入試でも入学後の授業でも、ポイントは「自ら考える力」
―青山学院大学の教育理念をお聞かせください。
まず、大前提として、キリスト教信仰に基づく「青山学院」の教育理念があります。それは「神の前に真実に生き、真理を謙虚に追究し、愛と奉仕の精神をもって、すべての人と社会とに対する責任を進んで果たす人間の形成を目的とする」というものです。
大学のカリキュラムで重視しているのは、幅広い教養を身につける、リベラルアーツ教育の伝統に沿った「青山スタンダード」という全学共通の教養教育です。学部学科を問わず、青山学院大学を卒業するときには身につけていてほしい一定の知識、技能を定めたもので、その第一段階はキリスト教の理解に関連する科目群です。

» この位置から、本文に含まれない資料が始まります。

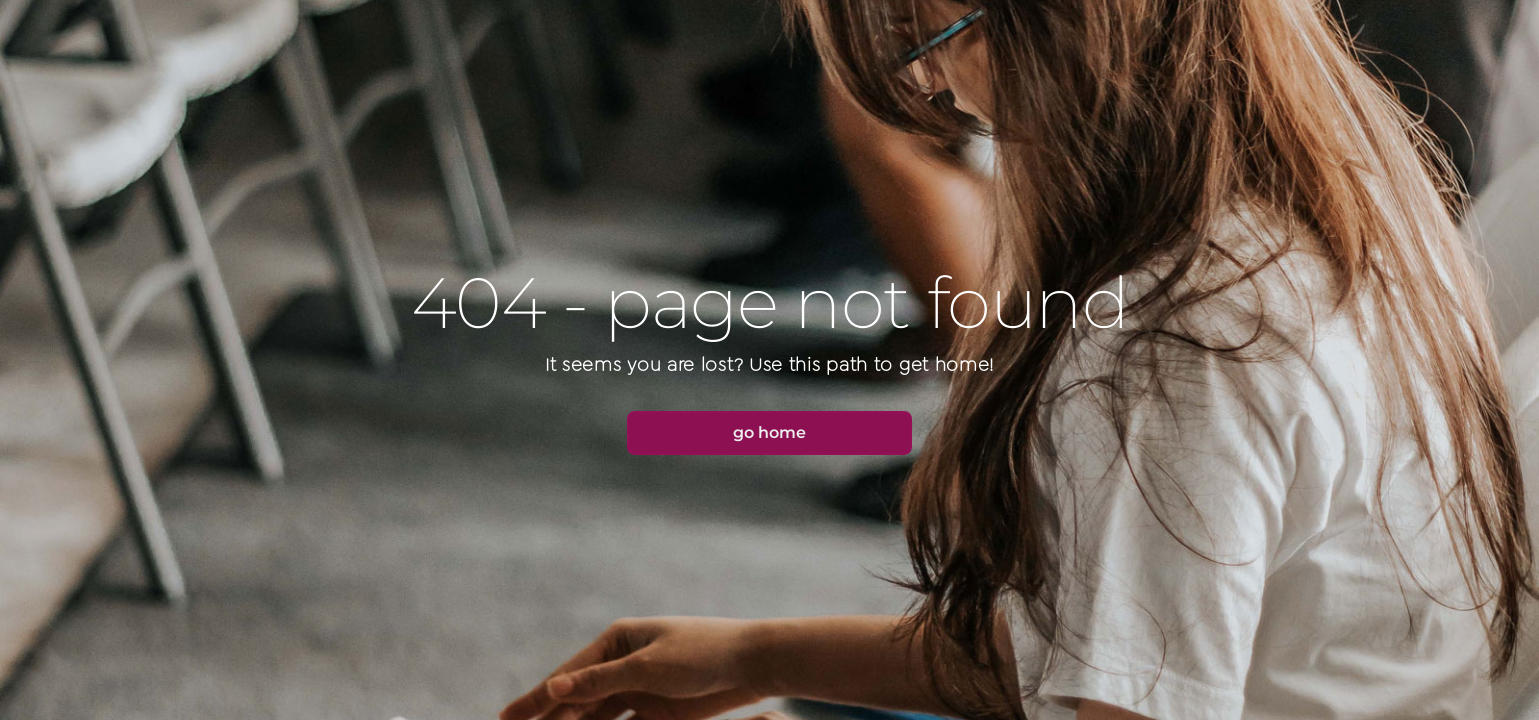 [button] (769, 433) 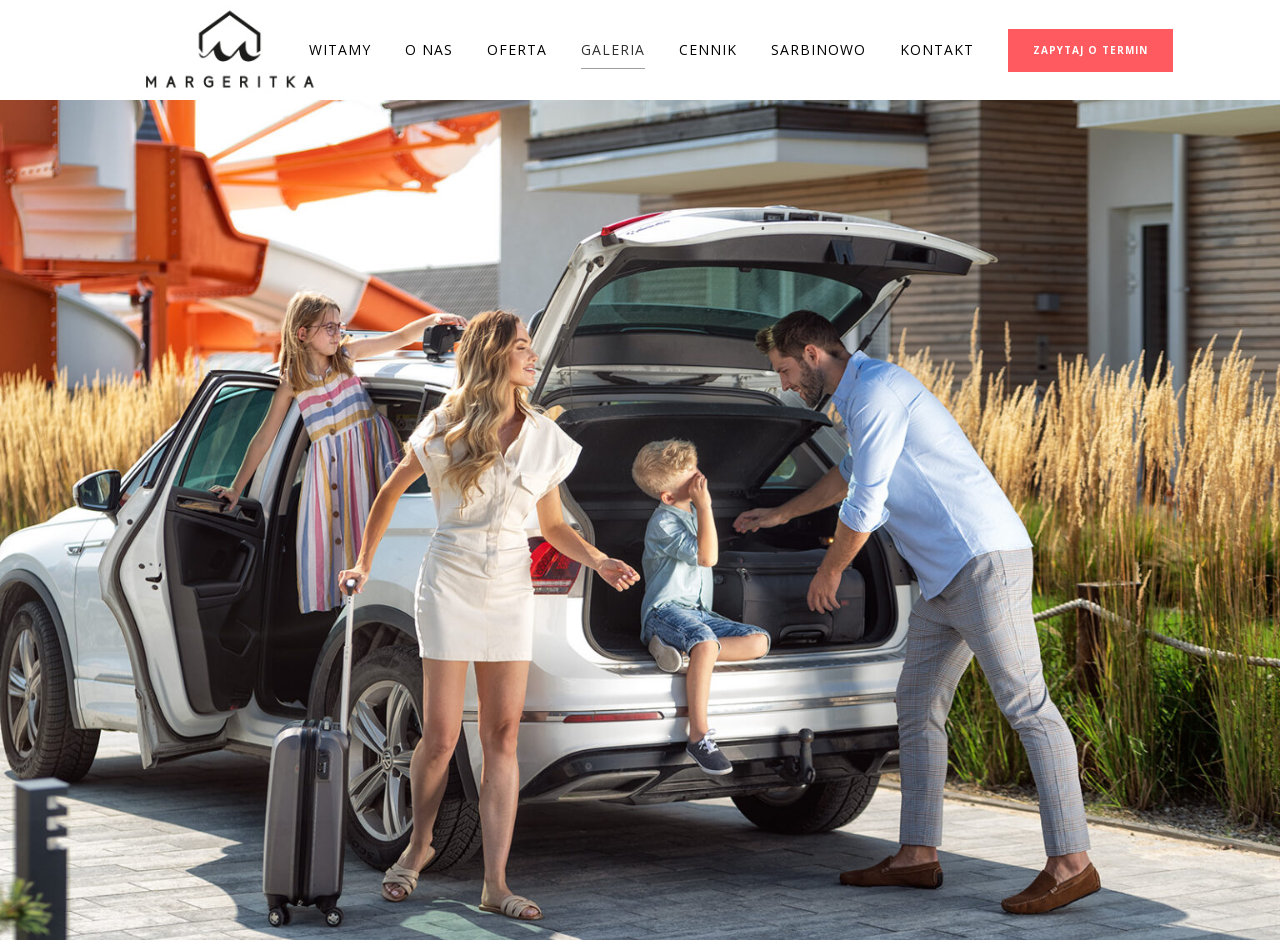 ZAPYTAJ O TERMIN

―守るべき伝統がある一方、高大接続改革や大学入試改革も進められています。
未来の日本を担う若者を育てるための改革が、高校でも大学でも進められています。ただ、大学入試が今までと同じ形態のまま進められたら、それは改革を阻害する壁にしかなりません。大学としても努力しなければいけないと強く感じています。共通テストでの英語外部試験や記述式問題は導入が先送りになりましたが、本学として進められる改革は積極的に進めていきたいと考えています。

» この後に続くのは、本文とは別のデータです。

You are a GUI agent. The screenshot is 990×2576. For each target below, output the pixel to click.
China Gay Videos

高校の先生方も、予備校の先生方も、さまざまな工夫をして「考える力を伸ばす」指導をされていると感じます。高校生が主体的に研究した内容を発表する場面を目にすることがありますが、とても立派です。グループで文献講読を行い、意見を戦わせながらプレゼンテーションに落とし込んでいくプロセスを見ると、心の底から感心します。多くの知識を詰め込むよりも、実際に何かが起きたときに自ら考え、判断する力こそが重要なのであり、その判断内容を適切に表現する力を身につけ、社会で役立ててほしいのです。
私が大学で指導する歴史の科目では、結果的に正反対の解釈をしたレポートが学生から提出されることがあります。それでいいのです。知識ではなく自分の「考え」をストレートに書くことこそが大事なのです。
―英語教育についての考えをお聞かせください。
今や海外に限らず、国内でも英語は欠かせないツールの一つです。4技能すべてを駆使すべきシーンが広がっています。大学入試改革では、4技能を評価する手段となる英語外部試験の導入が延期されましたが、外部資格試験で英語力を評価する動きは突然発生したことではありません。高校でも従来から推奨され、英検等多くの高校生が積極的に受検しています。本学でも一部の入試で出願資格に外部資格試験を採用し、他の入試にも順次拡大させてきました。
それぞれの検定試験には長年にわたって蓄積されてきたノウハウと特色がありますので、それをどう公平に調整して統一基準を設けるかということに十分配慮すれば、とても有効な評価方法になるはずです。大学入学後の留学基準にもなる英語外部資格試験対策は、可能な限り継続してほしいと思います。
―貴学が今後実施する入試の特徴を教えてください。
本学がめざすのは、暗記した内容を再生する入試ではなく、各自が個性を表現してチャレンジできる入試です。ただ、それを一気に行うには難しい点もありますので、現状ではできるだけ多くの選抜方式を設けることで、受験生が自分に合った方式を選べるようにしています。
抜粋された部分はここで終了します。